İmama caiz cemaate haram!

Danıştay, müezzinin eşiyle birlikte olan imamın meslekten ihracını onadı. Danıştay İdari Dava Daireleri Kurulu, savunma hakkı kısıtlandığı için, verilen kararı bozdu.

soL (HABER MERKEZİ) İstanbul'da görev yapan imam A.D. aynı camide görevli müezzinin eşi ile birlikte olduğu iddiasıyla Diyanet İşleri Başkanlığı tarafından meslekten ihraç edildi. Zina zanlısı imam, kararın iptali istemiyle İstanbul 1. İdare Mahkemesi'ne dava açtı. Mahkeme, davayı reddetti ve bunun üzerine karar temyiz edildi.

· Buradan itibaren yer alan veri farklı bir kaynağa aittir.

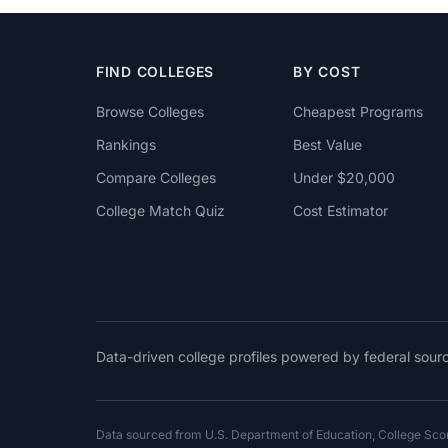
FIND COLLEGES
BY COST
Browse Colleges
Cheapest Programs
Rankings
Best Value
Compare Colleges
Under $20,000
College Match Quiz
Cost Estimator
Data-driven college profiles powered by federal sou
Data sourced from U.S. Department of Education, College Sc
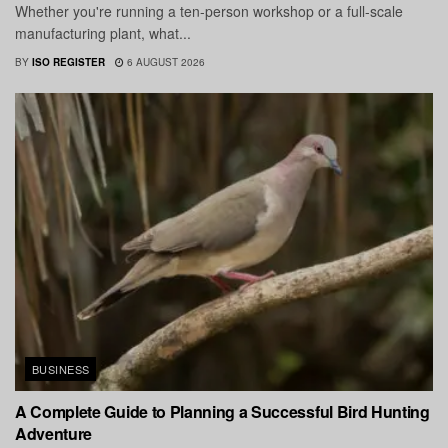
Whether you're running a ten-person workshop or a full-scale
manufacturing plant, what...
BY
ISO REGISTER
6 AUGUST 2026
BUSINESS
A Complete Guide to Planning a Successful Bird Hunting
Adventure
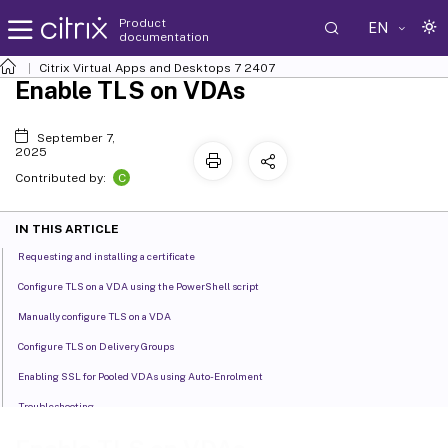
Product
EN
documentation
Citrix Virtual Apps and Desktops
7 2407
Enable TLS on VDAs
September 7,
2025
C
Contributed by:
IN THIS ARTICLE
Requesting and installing a certificate
Configure TLS on a VDA using the PowerShell script
Manually configure TLS on a VDA
Configure TLS on Delivery Groups
Enabling SSL for Pooled VDAs using Auto-Enrolment
Troubleshooting
TLS and HTML5 video redirection, and browser content redirection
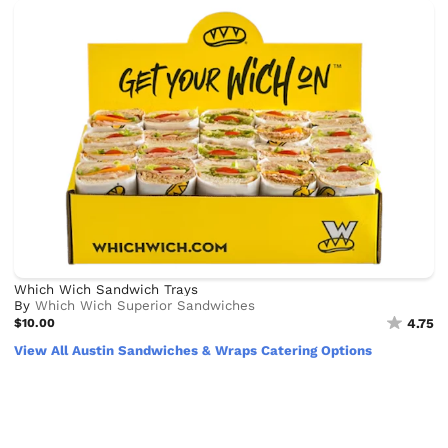
Which Wich Sandwich Trays
By
Which Wich Superior Sandwiches
$10.00
4.75
View All Austin Sandwiches & Wraps Catering Options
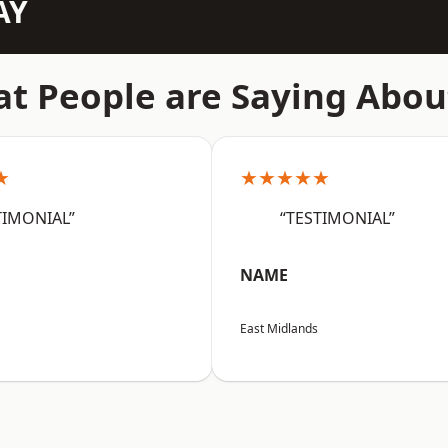
AY
t People are Saying Abou
★
★★★★★
TIMONIAL”
“TESTIMONIAL”
NAME
East Midlands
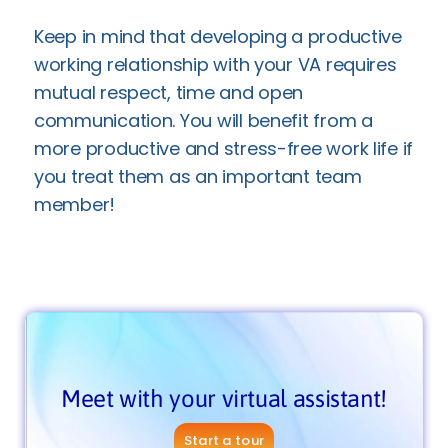
Keep in mind that developing a productive
working relationship with your VA requires
mutual respect, time and open
communication. You will benefit from a
more productive and stress-free work life if
you treat them as an important team
member!
Meet with your virtual assistant!
Start a tour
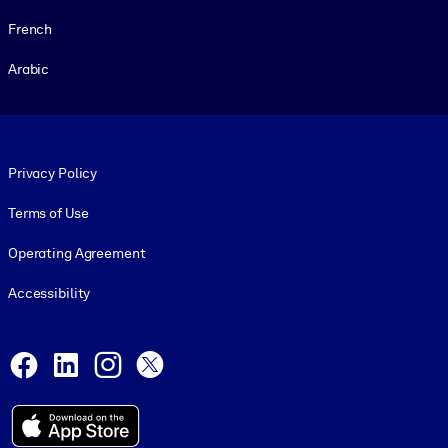
French
Arabic
Footer legal
Privacy Policy
Terms of Use
Operating Agreement
Accessibility
Social and Apps
Facebook
LinkedIn
Instagram
X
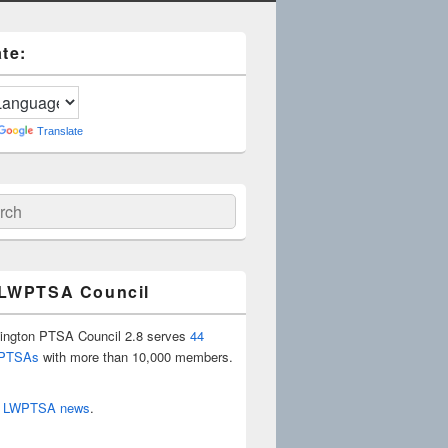
te:
Translate
ch
 LWPTSA Council
ington PTSA Council 2.8 serves
44
 PTSAs
with more than 10,000 members.
r
LWPTSA news
.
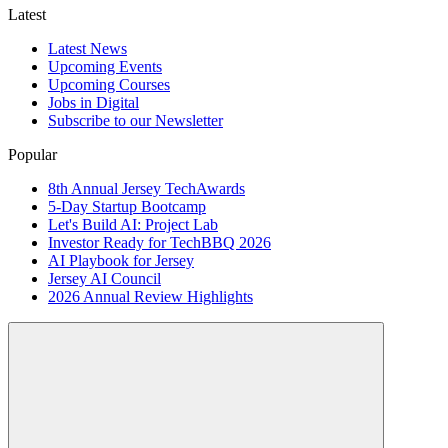
Latest
Latest News
Upcoming Events
Upcoming Courses
Jobs in Digital
Subscribe to our Newsletter
Popular
8th Annual Jersey TechAwards
5-Day Startup Bootcamp
Let's Build AI: Project Lab
Investor Ready for TechBBQ 2026
AI Playbook for Jersey
Jersey AI Council
2026 Annual Review Highlights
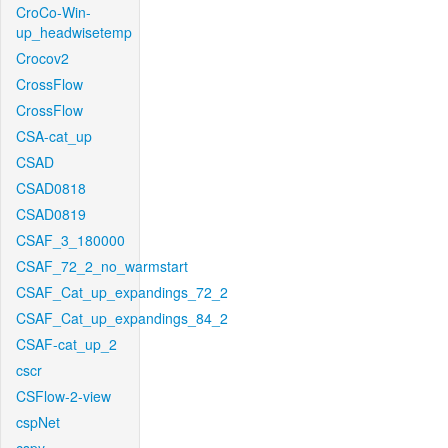
CroCo-Win-
up_headwisetemp
Crocov2
CrossFlow
CrossFlow
CSA-cat_up
CSAD
CSAD0818
CSAD0819
CSAF_3_180000
CSAF_72_2_no_warmstart
CSAF_Cat_up_expandings_72_2
CSAF_Cat_up_expandings_84_2
CSAF-cat_up_2
cscr
CSFlow-2-view
cspNet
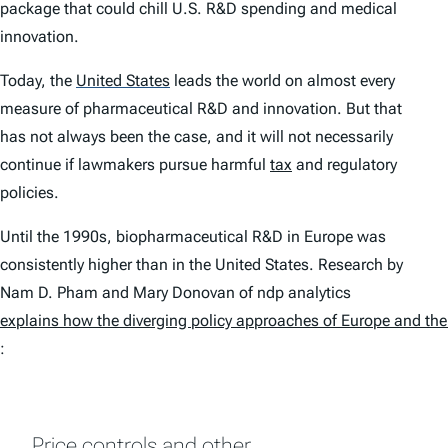
package that could chill U.S. R&D spending and medical
innovation.
Today, the
United States
leads the world on almost every
measure of pharmaceutical R&D and innovation. But that
has not always been the case, and it will not necessarily
continue if lawmakers pursue harmful
tax
and regulatory
policies.
Until the 1990s, biopharmaceutical R&D in Europe was
consistently higher than in the United States. Research by
Nam D. Pham and Mary Donovan of ndp analytics
explains how the diverging policy approaches of Europe and the 
:
Price controls and other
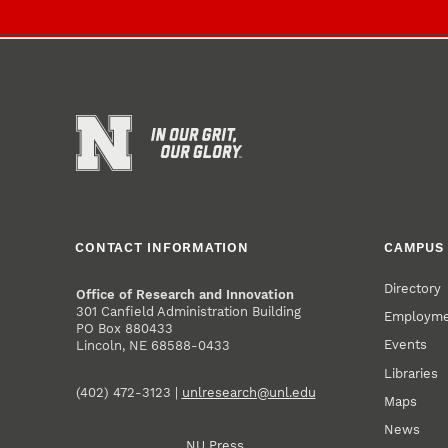
CONTACT INFORMATION
CAMPUS 
Directory
Office of Research and Innovation
301 Canfield Administration Building
Employm
PO Box 880433
Events
Lincoln, NE 68588-0433
Libraries
(402) 472-3123 |
unlresearch@unl.edu
Maps
News
NU Press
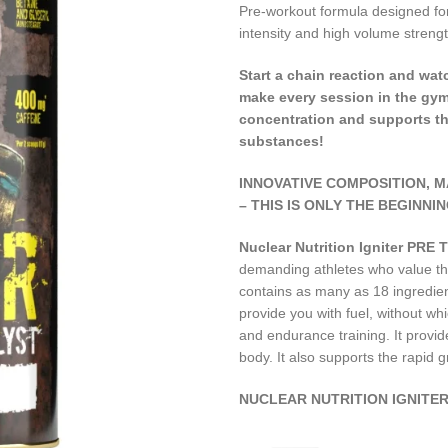
Pre-workout formula designed for
intensity and high volume strengt
Start a chain reaction and wa
make every session in the gym
concentration and supports th
substances!
INNOVATIVE COMPOSITION, 
– THIS IS ONLY THE BEGINNIN
Nuclear Nutrition Igniter PR
demanding athletes who value the
contains as many as 18 ingredients
provide you with fuel, without whic
and endurance training. It provide
body. It also supports the rapid 
NUCLEAR NUTRITION IGNITER 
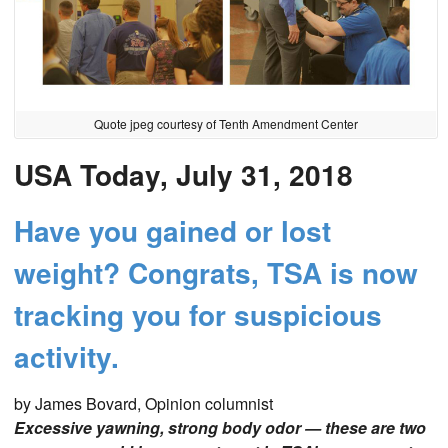
Quote jpeg courtesy of Tenth Amendment Center
USA Today, July 31, 2018
Have you gained or lost
weight? Congrats, TSA is now
tracking you for suspicious
activity.
by James Bovard, Opinion columnist
Excessive yawning, strong body odor — these are two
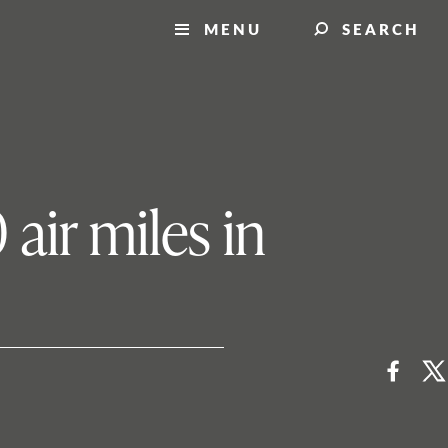
MENU
SEARCH
air miles in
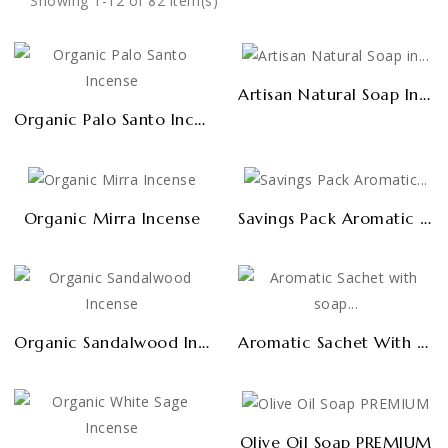
Showing 1-12 of 82 item(s)
Artisan Natural Soap In Bulk 1kg
Organic Palo Santo Incense
Savings Pack Aromatic Sachets (6 Uds)
Organic Mirra Incense
Organic Sandalwood Incense
Aromatic Sachet With Soap Shavings (cupboards And Drawers)
Olive Oil Soap PREMIUM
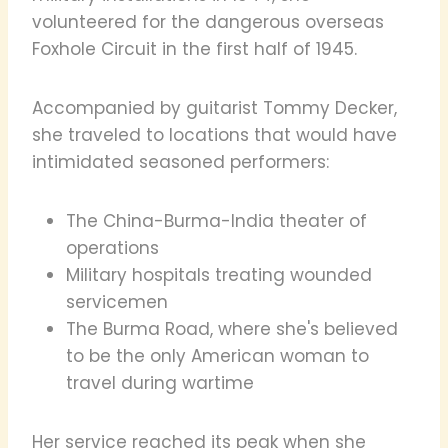
volunteered for the dangerous overseas
Foxhole Circuit in the first half of 1945.
Accompanied by guitarist Tommy Decker,
she traveled to locations that would have
intimidated seasoned performers:
The China-Burma-India theater of
operations
Military hospitals treating wounded
servicemen
The Burma Road, where she's believed
to be the only American woman to
travel during wartime
Her service reached its peak when she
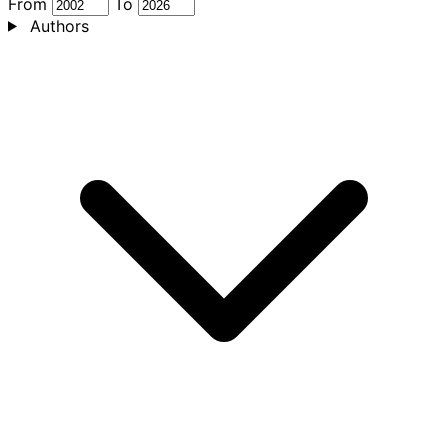
From
To
Authors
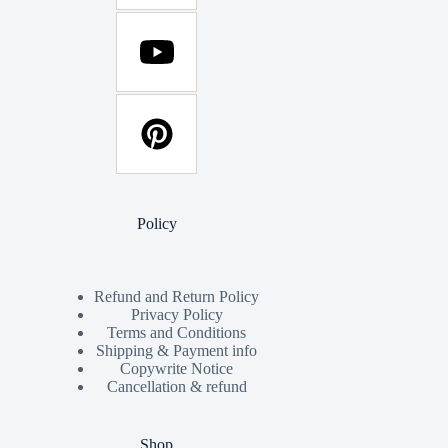
Policy
Refund and Return Policy
Privacy Policy
Terms and Conditions
Shipping & Payment info
Copywrite Notice
Cancellation & refund
Shop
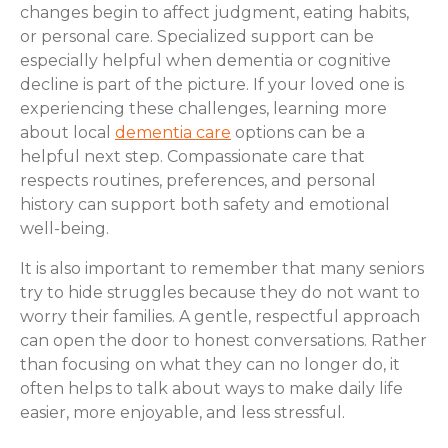
changes begin to affect judgment, eating habits,
or personal care. Specialized support can be
especially helpful when dementia or cognitive
decline is part of the picture. If your loved one is
experiencing these challenges, learning more
about local
dementia care
options can be a
helpful next step. Compassionate care that
respects routines, preferences, and personal
history can support both safety and emotional
well-being.
It is also important to remember that many seniors
try to hide struggles because they do not want to
worry their families. A gentle, respectful approach
can open the door to honest conversations. Rather
than focusing on what they can no longer do, it
often helps to talk about ways to make daily life
easier, more enjoyable, and less stressful.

Meslekten ihraç edilen A.D. görevine son verilmesine neden olan soruşturma raporunu kendisine inceletmeyen Diyanet İşleri Başkanlığı'nın yargılama hakkına aykırı davrandığını belirterek, karar düzeltme talebinde bulundu.

Bu talebi görüşen Danıştay İdari Dava Daireleri Kurulu, dosyayı usulen bozdu. Danıştay İdari Dava Daireleri Kurulu, davacı imam A.D.'nin savunma hakkının kısıtlandığına, soruşturma evrakı incelettirilmeden hüküm kurulamayacağına karar verdi. Bu kararın ardından A.D.'nin açtığı dava yeniden görüşülecek.

İslam törelerine aykırı
Müezzinin eşiyle birlikte olduğu iddiaları üzerine Diyanet İşleri Başkanlığı Teftiş Kurulu, A.D. hakkında soruşturma başlattı. Soruşturma sonucunda imam A.D.'nin mesleğin gereklerine uygun davranmadığına kararı verildi. Diyanet İşleri Başkanlığı, imam A.D.'yi Diyanet İşleri Başkanlığı Sınav, Atama, Nakil ve Görevde Yükselme Yönetmeliğinin 9. maddesinde yer alan, ortak nitelik şartını kaybettiği gerekçesiyle 657 sayılı Yasanın 48/B-2 ve 98/b maddeleri uyarınca görevine son verilmesi teklifinde bulunuldu.

İlgili yönetmelikte yer alan ifadeler ise çok ilginç. Daha çok İslam hukukuna göre düzenlenen metindeki "itikat ibadet, tavır ve hareketlerinin İslam törelerine uygunluğunun çevresinde bilinir olduğu" ibaresinin yer aldığına dikkat çekilerek, imam A.D.'nin İslam törelerine uygun davranmadığı vurgulandı. Özetle, Yargıtay ve Danıştay'ın hükme bağlayamadığı zina davasını Diyanet İşleri Başkanlığı Teftiş Kurulu İslam Dini Hukuku'na göre yorumlamış oldu.